Backbencher is a Chrome extension built for students who learn from video lectures. Instead of scrubbing through a 90-minute recording to find a specific concept, you can ask Backbencher a question and get a direct answer — grounded in what the lecturer actually said.
What it does
The extension works in two modes:
- Summarise — Generates a structured summary of the lecture, broken down by topic. Great for quick revision or deciding whether a particular lecture is worth watching in full.
- Chat — Ask anything about the video. “What did the lecturer say about attention mechanisms?” or “Summarise the part about gradient descent” — Backbencher retrieves the relevant transcript segments and generates a response from them.
Both modes work without ever sending the full transcript to the model on every query.
The RAG pipeline
The core challenge was context length. A 90-minute lecture transcript can be 15,000+ tokens — well beyond what you’d want to stuff into every prompt, both for cost and latency reasons.
The solution was a retrieval-augmented generation pipeline:
- The transcript is chunked and embedded on the client.
- The user’s question is embedded and used to retrieve the top-k most relevant chunks via cosine similarity.

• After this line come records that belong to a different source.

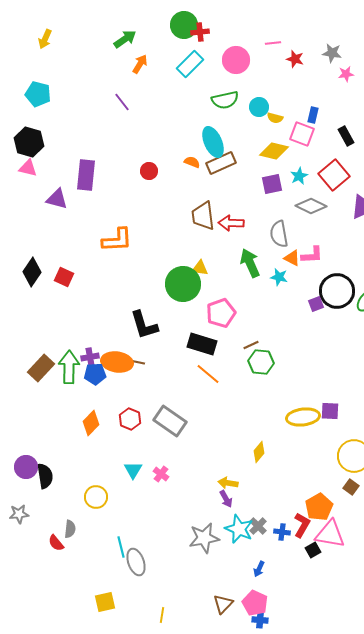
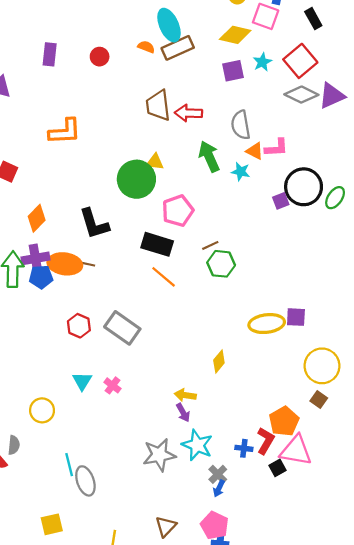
purple rectangle: (86, 175) -> (50, 54), moved, size x0.7
gray diamond: (311, 206) -> (301, 95), moved
purple cross: (90, 357) -> (36, 258), size x1.4
orange diamond: (91, 423) -> (37, 218), moved
gray cross: (258, 526) -> (218, 474), moved
brown triangle: (223, 604) -> (166, 526), moved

- Only those chunks are passed to the LLM, keeping the prompt tight and the response fast.
This meant the per-query token cost dropped significantly compared to naive full-transcript prompting.
Multi-agent token optimisation
The bigger architectural challenge was storage and retrieval across sessions. Embedding and storing a full transcript per video, per user, per session was expensive at scale.
The solution was a multi-agent system where a coordinator agent routes incoming requests to specialised sub-agents:
- A transcript agent handles chunking, embedding, and caching — so the same lecture isn’t re-processed if another user has already watched it.
- A retrieval agent handles similarity search and context assembly.
- A generation agent handles the final prompt construction and LLM call.
This separation made it easy to swap models, tune retrieval independently of generation, and keep token usage auditable per agent.
Beyond engineering
Backbencher wasn’t just a technical build — I also handled the marketing and brand design: the visual identity, the landing page, and the growth strategy. Working across both sides of the product gave me a much clearer picture of how feature decisions affect user perception, and vice versa.